Parents must also provide the following documents:

  • your passports;
  • child's birth certificate;
  • parents' divorce certificate;
  • mother's remarriage certificate (if available);
  • consent from the second parent (if he did not appear);
  • consent from the child (if he is over 10 years old).

The parents' application is considered within a month, after which the guardianship issues permission.

  1. Obtain a new birth certificate from the civil registry office.

First, parents need to contact the registry office and fill out an application. It must be accompanied by all documents, guardianship permission, as well as a receipt for payment of the state fee (in the amount of 1,000 rubles).

A month later, the registry office employee makes changes to the birth register and issues the parents a new birth certificate for the child.

If parents encounter difficulties in obtaining permission to change the child’s surname, they have the right to appeal the decision of the guardianship authority or the registry office in court.
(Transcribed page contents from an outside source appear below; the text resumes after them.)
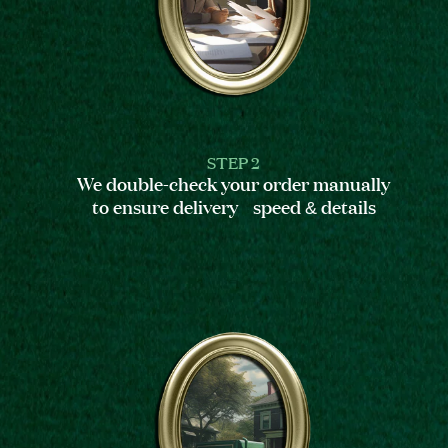
STEP 2
We double-check your order manually
to ensure delivery speed & details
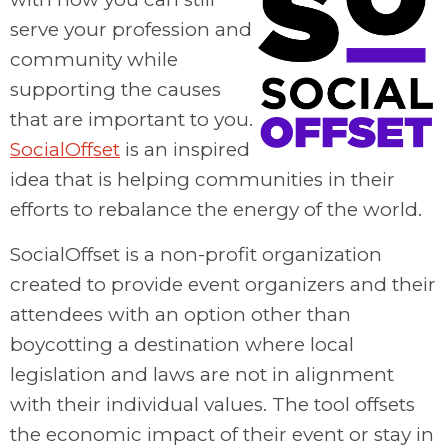
serve your profession and
community while
supporting the causes
that are important to you.
SocialOffset
is an inspired
idea that is helping communities in their
efforts to rebalance the energy of the world.
SocialOffset is a non-profit organization
created to provide event organizers and their
attendees with an option other than
boycotting a destination where local
legislation and laws are not in alignment
with their individual values. The tool offsets
the economic impact of their event or stay in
How to change a child’s surname and patronymic after a divorce without the father’s consent

Despite the fact that the law obliges parents to reach agreements on the issue of the surname of joint children, there are cases when the consent of the second parent is not required . Such cases include:

  • Absence of a spouse and lack of information about his whereabouts;
  • According to the court, the spouse is deprived of the rights to the child and any participation in his upbringing;
  • Deprived of legal capacity by court;
  • Consciously avoids participating in the upbringing and financial support of the child for unjustified reasons. This option can always be questioned in court at the initiative of the parent who is charged with evading the fulfillment of his duties as a parent, if he presents significant evidence of the inability to properly fulfill his obligations to the child.